** Data in this exercise follows **

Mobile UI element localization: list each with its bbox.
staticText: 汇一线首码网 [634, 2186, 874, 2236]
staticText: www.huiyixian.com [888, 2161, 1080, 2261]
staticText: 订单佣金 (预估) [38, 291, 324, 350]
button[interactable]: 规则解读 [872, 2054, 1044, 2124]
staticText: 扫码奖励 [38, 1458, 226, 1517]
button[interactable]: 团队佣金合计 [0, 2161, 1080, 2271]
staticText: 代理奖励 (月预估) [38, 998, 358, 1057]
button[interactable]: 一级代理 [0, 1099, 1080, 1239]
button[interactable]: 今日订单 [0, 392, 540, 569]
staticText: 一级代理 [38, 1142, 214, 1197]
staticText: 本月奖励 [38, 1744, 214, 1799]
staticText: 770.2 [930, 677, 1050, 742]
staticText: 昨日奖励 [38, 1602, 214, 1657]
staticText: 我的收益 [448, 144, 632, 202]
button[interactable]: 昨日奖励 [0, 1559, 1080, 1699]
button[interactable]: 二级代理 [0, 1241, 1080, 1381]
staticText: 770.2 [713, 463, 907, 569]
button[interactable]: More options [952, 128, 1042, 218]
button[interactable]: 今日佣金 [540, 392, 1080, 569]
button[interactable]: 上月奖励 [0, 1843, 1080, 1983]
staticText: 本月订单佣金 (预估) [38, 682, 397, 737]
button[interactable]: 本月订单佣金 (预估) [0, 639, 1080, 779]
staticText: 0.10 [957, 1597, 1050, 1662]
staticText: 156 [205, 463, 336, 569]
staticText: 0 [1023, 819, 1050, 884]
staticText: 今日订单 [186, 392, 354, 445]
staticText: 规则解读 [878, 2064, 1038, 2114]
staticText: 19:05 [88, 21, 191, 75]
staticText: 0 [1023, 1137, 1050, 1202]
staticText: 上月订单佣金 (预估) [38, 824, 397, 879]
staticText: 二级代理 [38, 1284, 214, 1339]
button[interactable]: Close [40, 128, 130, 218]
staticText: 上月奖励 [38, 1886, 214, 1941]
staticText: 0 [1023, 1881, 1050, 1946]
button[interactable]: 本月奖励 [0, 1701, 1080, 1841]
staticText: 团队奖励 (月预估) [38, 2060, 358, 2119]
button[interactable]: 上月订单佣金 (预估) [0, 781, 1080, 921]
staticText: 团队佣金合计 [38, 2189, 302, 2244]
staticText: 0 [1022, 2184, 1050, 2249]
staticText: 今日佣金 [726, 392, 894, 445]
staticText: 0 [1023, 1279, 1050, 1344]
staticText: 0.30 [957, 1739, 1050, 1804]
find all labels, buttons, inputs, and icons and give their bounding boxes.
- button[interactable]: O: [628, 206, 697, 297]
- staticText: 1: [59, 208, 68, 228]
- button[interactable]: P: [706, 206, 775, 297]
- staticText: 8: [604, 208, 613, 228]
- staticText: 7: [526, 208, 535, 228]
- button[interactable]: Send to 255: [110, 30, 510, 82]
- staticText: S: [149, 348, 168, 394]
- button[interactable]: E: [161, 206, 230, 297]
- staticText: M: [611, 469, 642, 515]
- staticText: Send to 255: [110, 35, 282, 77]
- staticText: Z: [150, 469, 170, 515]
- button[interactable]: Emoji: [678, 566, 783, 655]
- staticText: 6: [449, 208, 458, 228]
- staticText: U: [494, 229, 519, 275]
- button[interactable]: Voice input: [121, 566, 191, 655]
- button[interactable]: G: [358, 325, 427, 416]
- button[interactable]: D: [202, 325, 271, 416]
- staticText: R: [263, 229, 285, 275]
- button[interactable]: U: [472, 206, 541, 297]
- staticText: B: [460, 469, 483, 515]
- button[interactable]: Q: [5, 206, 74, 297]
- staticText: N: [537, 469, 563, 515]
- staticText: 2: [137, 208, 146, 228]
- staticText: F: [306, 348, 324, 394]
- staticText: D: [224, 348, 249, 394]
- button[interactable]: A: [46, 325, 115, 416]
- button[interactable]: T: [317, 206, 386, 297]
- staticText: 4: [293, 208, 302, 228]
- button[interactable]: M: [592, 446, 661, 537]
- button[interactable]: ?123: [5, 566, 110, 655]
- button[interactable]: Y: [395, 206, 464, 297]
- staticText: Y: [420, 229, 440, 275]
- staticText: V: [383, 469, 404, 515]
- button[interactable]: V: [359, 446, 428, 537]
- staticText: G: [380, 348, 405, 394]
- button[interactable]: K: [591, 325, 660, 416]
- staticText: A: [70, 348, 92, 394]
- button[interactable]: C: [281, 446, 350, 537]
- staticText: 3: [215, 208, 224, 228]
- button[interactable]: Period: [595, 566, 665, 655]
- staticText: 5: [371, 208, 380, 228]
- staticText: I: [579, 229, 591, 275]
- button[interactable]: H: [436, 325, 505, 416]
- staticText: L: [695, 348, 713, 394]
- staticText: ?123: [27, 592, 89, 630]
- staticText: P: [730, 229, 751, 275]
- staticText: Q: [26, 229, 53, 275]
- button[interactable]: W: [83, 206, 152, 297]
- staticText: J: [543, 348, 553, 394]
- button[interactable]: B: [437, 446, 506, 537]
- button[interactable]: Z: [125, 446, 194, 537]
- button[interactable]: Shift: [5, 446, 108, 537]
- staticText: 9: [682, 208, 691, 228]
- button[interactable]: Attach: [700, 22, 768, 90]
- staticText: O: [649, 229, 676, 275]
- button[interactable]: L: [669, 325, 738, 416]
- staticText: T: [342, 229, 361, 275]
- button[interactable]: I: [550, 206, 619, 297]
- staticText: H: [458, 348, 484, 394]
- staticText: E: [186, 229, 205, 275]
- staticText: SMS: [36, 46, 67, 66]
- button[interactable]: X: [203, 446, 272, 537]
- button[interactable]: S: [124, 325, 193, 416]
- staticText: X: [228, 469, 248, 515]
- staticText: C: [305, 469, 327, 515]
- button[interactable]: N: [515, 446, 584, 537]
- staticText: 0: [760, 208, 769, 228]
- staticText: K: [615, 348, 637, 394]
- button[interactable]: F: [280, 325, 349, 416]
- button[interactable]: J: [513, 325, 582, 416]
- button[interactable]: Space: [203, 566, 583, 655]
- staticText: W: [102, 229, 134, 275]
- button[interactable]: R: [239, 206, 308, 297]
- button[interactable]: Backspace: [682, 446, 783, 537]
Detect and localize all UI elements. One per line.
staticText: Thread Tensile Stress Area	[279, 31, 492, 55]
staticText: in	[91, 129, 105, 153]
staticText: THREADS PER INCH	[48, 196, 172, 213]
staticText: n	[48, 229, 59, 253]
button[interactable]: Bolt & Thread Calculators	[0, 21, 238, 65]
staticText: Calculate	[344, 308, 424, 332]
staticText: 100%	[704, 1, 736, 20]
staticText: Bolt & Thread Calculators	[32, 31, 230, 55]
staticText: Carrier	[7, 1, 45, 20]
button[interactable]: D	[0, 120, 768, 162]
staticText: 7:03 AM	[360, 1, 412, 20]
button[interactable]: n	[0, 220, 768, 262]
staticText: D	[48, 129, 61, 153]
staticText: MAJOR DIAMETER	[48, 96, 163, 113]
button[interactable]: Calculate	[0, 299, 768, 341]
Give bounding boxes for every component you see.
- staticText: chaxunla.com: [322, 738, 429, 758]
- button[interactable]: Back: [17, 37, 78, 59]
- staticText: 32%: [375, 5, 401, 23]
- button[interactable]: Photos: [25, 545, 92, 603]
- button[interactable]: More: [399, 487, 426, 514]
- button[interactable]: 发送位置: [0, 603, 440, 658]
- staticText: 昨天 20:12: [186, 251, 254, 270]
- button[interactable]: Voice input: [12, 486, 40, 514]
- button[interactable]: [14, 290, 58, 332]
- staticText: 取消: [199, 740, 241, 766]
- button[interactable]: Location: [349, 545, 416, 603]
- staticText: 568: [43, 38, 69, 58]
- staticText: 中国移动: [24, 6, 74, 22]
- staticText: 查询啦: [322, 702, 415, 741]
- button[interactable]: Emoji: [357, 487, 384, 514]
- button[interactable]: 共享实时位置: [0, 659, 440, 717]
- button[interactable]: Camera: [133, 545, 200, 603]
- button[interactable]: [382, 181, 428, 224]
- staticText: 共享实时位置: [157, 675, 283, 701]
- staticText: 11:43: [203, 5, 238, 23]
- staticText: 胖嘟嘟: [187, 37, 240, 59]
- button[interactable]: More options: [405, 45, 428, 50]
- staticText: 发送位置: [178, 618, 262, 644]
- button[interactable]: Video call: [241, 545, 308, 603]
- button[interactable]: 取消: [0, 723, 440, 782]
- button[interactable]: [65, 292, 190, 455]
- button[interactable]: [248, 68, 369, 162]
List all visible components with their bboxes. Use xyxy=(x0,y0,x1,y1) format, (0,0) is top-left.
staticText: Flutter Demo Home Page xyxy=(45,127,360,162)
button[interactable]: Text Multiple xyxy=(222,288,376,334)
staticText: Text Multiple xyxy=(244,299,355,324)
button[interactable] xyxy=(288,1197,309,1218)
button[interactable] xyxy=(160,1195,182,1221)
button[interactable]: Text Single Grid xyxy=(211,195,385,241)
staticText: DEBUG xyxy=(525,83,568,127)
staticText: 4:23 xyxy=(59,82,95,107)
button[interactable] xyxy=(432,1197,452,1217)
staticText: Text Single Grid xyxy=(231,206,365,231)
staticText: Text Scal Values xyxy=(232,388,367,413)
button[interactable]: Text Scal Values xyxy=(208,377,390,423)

** End of Data in this exercise **

- **Instructions for the task**: If a line of the data above holds the string "Scal", count it, then give only the final number.

- **Result of this task**: 2